» Recorded information
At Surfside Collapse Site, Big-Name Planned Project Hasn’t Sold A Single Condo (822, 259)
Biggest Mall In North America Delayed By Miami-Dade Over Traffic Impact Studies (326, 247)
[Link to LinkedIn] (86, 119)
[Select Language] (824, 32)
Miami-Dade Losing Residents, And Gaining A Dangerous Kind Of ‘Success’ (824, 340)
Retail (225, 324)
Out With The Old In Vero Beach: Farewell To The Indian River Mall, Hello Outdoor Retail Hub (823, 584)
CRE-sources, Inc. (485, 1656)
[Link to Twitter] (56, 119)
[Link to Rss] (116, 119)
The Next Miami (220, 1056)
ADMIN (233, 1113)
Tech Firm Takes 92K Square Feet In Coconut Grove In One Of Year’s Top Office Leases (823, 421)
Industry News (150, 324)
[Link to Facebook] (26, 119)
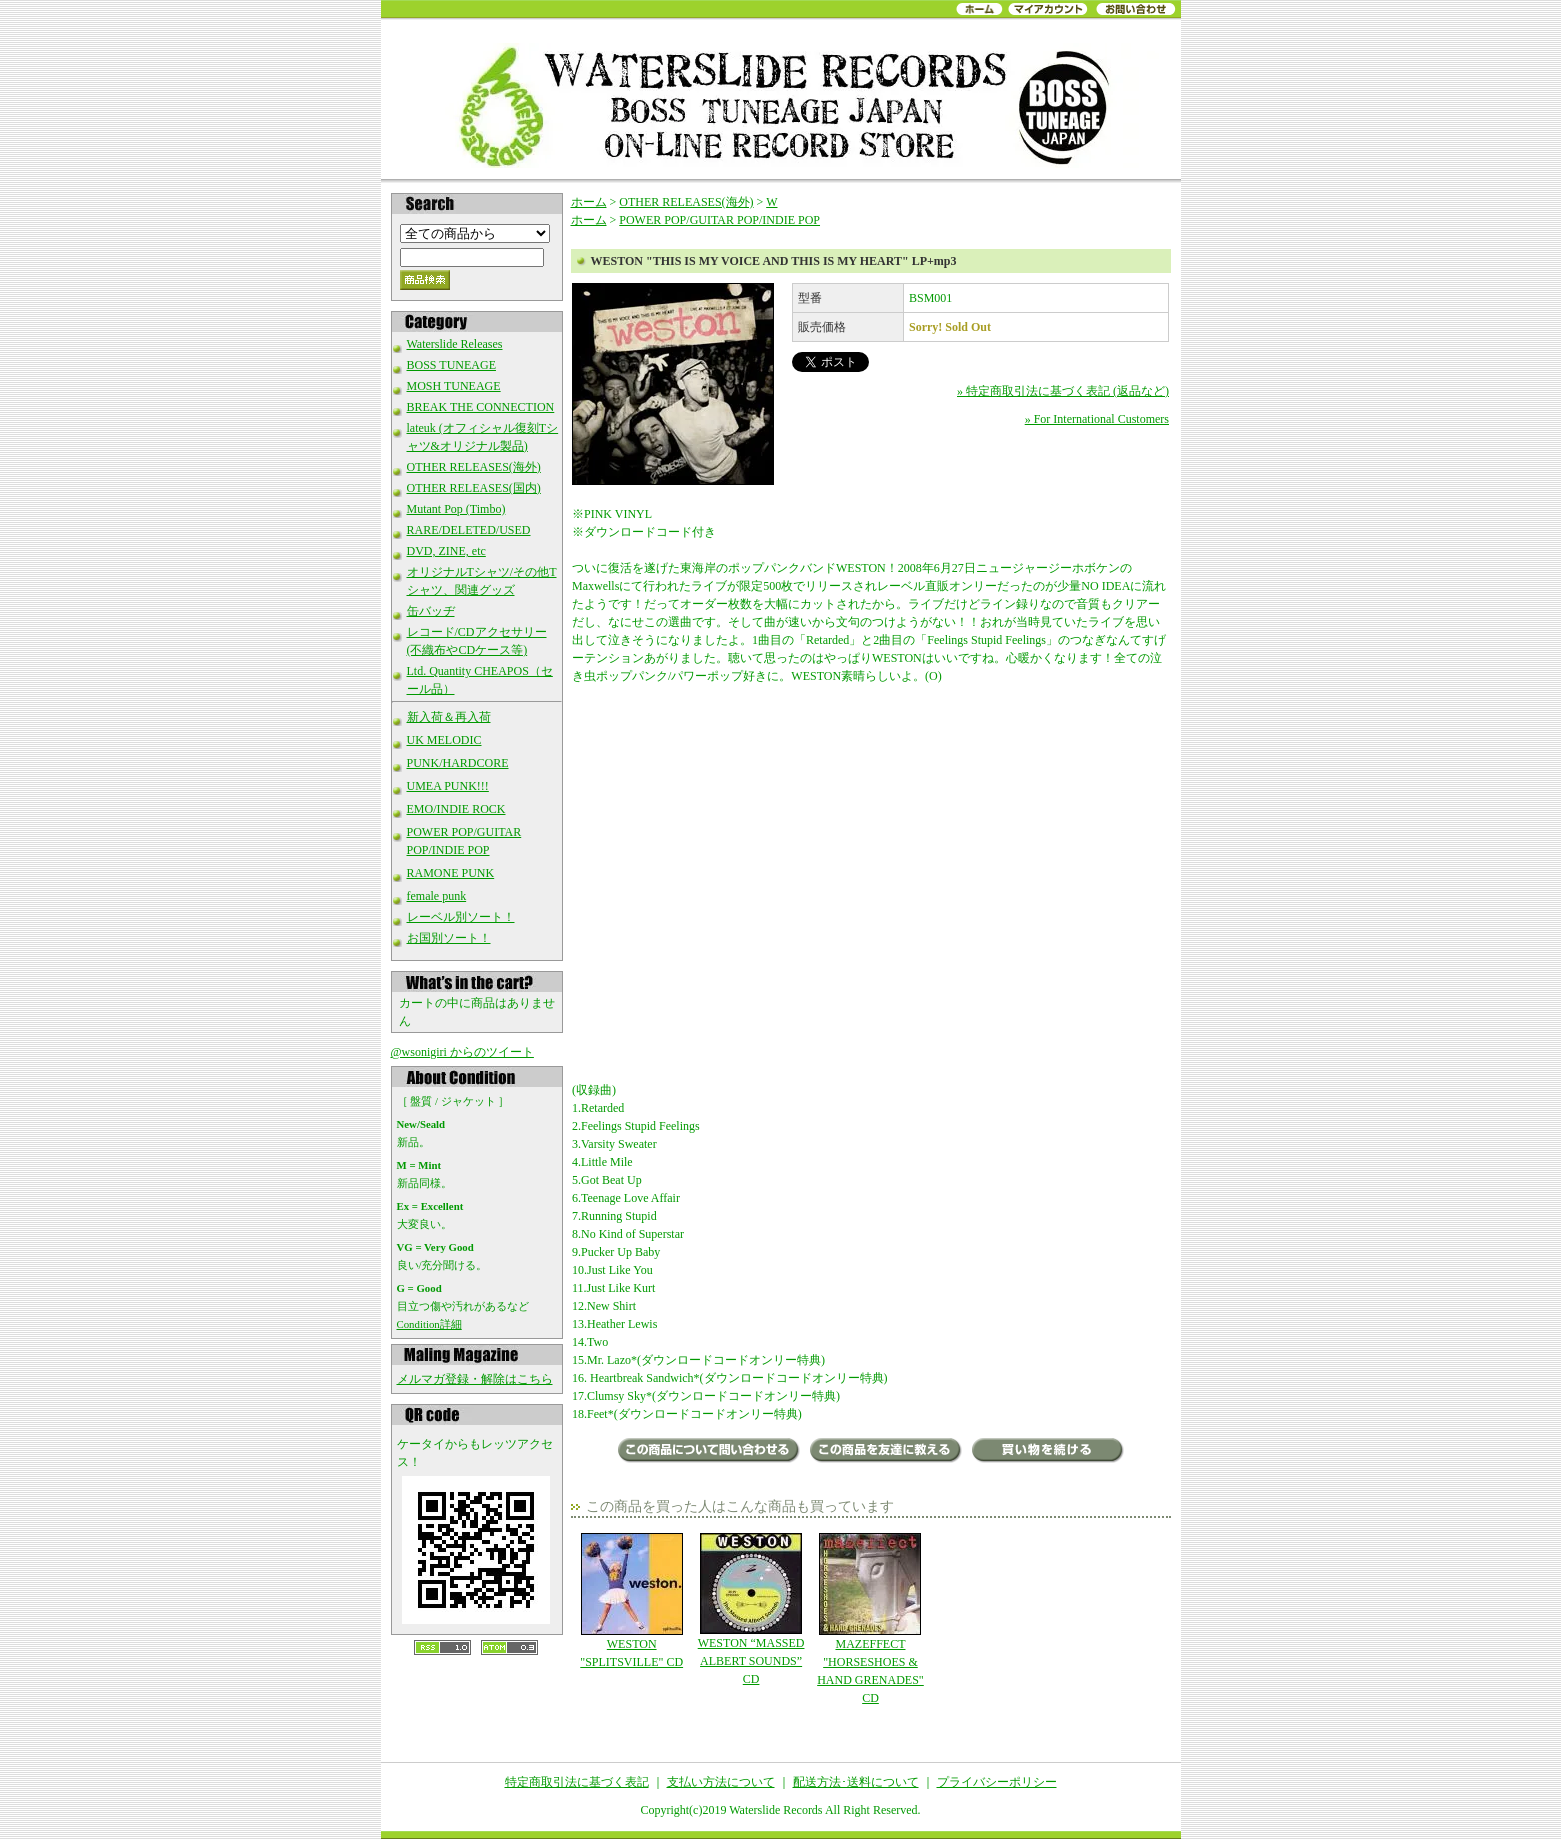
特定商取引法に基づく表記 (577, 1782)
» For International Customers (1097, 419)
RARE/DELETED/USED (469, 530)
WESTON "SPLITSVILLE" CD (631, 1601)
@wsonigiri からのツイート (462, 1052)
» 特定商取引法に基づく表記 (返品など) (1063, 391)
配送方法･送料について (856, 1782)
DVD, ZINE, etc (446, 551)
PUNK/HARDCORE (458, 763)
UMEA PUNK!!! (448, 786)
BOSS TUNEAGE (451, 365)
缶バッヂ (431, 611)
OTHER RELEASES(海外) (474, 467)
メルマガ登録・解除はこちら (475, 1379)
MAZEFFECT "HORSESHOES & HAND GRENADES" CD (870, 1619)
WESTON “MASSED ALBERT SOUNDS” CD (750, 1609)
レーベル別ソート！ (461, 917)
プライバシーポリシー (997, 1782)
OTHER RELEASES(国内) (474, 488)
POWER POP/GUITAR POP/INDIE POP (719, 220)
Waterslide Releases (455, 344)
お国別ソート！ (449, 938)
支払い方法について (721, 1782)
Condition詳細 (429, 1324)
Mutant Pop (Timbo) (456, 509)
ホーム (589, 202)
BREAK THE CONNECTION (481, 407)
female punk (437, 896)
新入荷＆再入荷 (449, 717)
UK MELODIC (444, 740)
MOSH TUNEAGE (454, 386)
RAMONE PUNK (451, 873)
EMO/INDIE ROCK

» Prompt
What's needed is an exact copy of every entry, free of pictures.

» Result of the exercise
At Surfside Collapse Site, Big-Name Planned Project Hasn’t Sold A Single Condo (822, 259)
Biggest Mall In North America Delayed By Miami-Dade Over Traffic Impact Studies (326, 247)
[Link to LinkedIn] (86, 119)
[Select Language] (824, 32)
Miami-Dade Losing Residents, And Gaining A Dangerous Kind Of ‘Success’ (824, 340)
Retail (225, 324)
Out With The Old In Vero Beach: Farewell To The Indian River Mall, Hello Outdoor Retail Hub (823, 584)
CRE-sources, Inc. (485, 1656)
[Link to Twitter] (56, 119)
[Link to Rss] (116, 119)
The Next Miami (220, 1056)
ADMIN (233, 1113)
Tech Firm Takes 92K Square Feet In Coconut Grove In One Of Year’s Top Office Leases (823, 421)
Industry News (150, 324)
[Link to Facebook] (26, 119)
特定商取引法に基づく表記 (577, 1782)
» For International Customers (1097, 419)
RARE/DELETED/USED (469, 530)
WESTON "SPLITSVILLE" CD (631, 1601)
@wsonigiri からのツイート (462, 1052)
» 特定商取引法に基づく表記 (返品など) (1063, 391)
配送方法･送料について (856, 1782)
DVD, ZINE, etc (446, 551)
PUNK/HARDCORE (458, 763)
UMEA PUNK!!! (448, 786)
BOSS TUNEAGE (451, 365)
缶バッヂ (431, 611)
OTHER RELEASES(海外) (474, 467)
メルマガ登録・解除はこちら (475, 1379)
MAZEFFECT "HORSESHOES & HAND GRENADES" CD (870, 1619)
WESTON “MASSED ALBERT SOUNDS” CD (750, 1609)
レーベル別ソート！ (461, 917)
プライバシーポリシー (997, 1782)
OTHER RELEASES(国内) (474, 488)
POWER POP/GUITAR POP/INDIE POP (719, 220)
Waterslide Releases (455, 344)
お国別ソート！ (449, 938)
支払い方法について (721, 1782)
Condition詳細 (429, 1324)
Mutant Pop (Timbo) (456, 509)
ホーム (589, 202)
BREAK THE CONNECTION (481, 407)
female punk (437, 896)
新入荷＆再入荷 (449, 717)
UK MELODIC (444, 740)
MOSH TUNEAGE (454, 386)
RAMONE PUNK (451, 873)
EMO/INDIE ROCK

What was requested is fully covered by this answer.